Hubo un tiempo en que éramos lobos. Instalados en un territorio, formábamos una sociedad equilibrada donde cada miembro velaba por la salud y bienestar del otro, proveyéndonos de lo que la naturaleza nos ofrecía. El más valeroso nos guiaba y los desacuerdos se resolvían creando una nueva manada. Así fuimos colonizando lugares, reproduciéndonos y adaptándonos a los nuevos ecosistemas. Vivíamos de acuerdo con nuestras necesidades.
Pronto conocimos a unos simios bípedos que enseguida lograrían cultivar alimentos y hacer trabajar a otros animales. Nosotros les ofrecimos nuestras dotes cazadoras y de pastoreo, a cambio de su compañía y un poco de comida. Aquella fue nuestra primera revolución, pues ya no teníamos que salir a procurarnos sustento, dormíamos al calor del enigmático fuego y nos sentíamos protegidos. Colaborábamos.

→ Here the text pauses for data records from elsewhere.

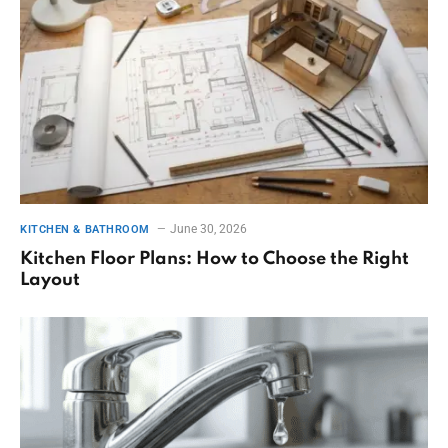
June 30, 2026
KITCHEN & BATHROOM
Kitchen Floor Plans: How to Choose the Right
Layout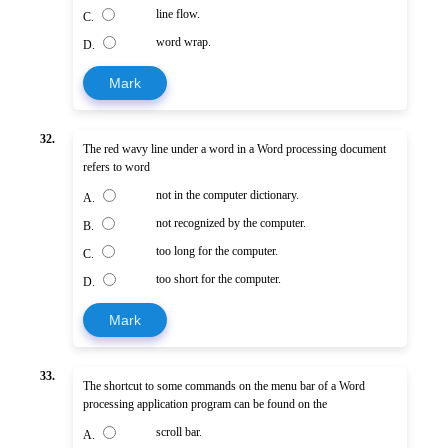
line flow.
C.
word wrap.
D.
Mark
32.
The red wavy line under a word in a Word processing document
refers to word
not in the computer dictionary.
A.
not recognized by the computer.
B.
too long for the computer.
C.
too short for the computer.
D.
Mark
33.
The shortcut to some commands on the menu bar of a Word
processing application program can be found on the
scroll bar.
A.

Se produjo una segunda revolución. Los autodenominados seres racionales, comenzaron a construir cuevas artificiales de piedra y madera, a canalizar el agua y los desperdicios, y a dominar el fuego. Como nosotros también formábamos parte de aquellas domus, nos dijeron que habíamos sido domesticados. Nos controlaron.
Los humanos más sabios empezaron a teorizar sobre la naturaleza de los seres, denigrándonos a un escalafón inferior y tratándonos como tal. Nos categorizaron. Esa fue la tercera revolución: la del poder de la razón sobre la naturaleza instintiva.
Decía Kuhn que una anomalía, al ser una señal de que algo falla en un sistema, es también una oportunidad para revisar las teorías que los humanos hacen del mundo y de quienes vivimos en él. La anomalía del mundo actual empieza cuando algunos humanos, conscientes de que todos los seres somos diversamente iguales, teorizan la necesidad de un cambio que nos dé cabida -equiparándonos- también a nosotros, perros y demás animales. Esa puede ser la cuarta revolución: un cambio de paradigma de una teoría humanista limitante, a otra humanimalista meta-ilimitada, para poder convivir en armonía.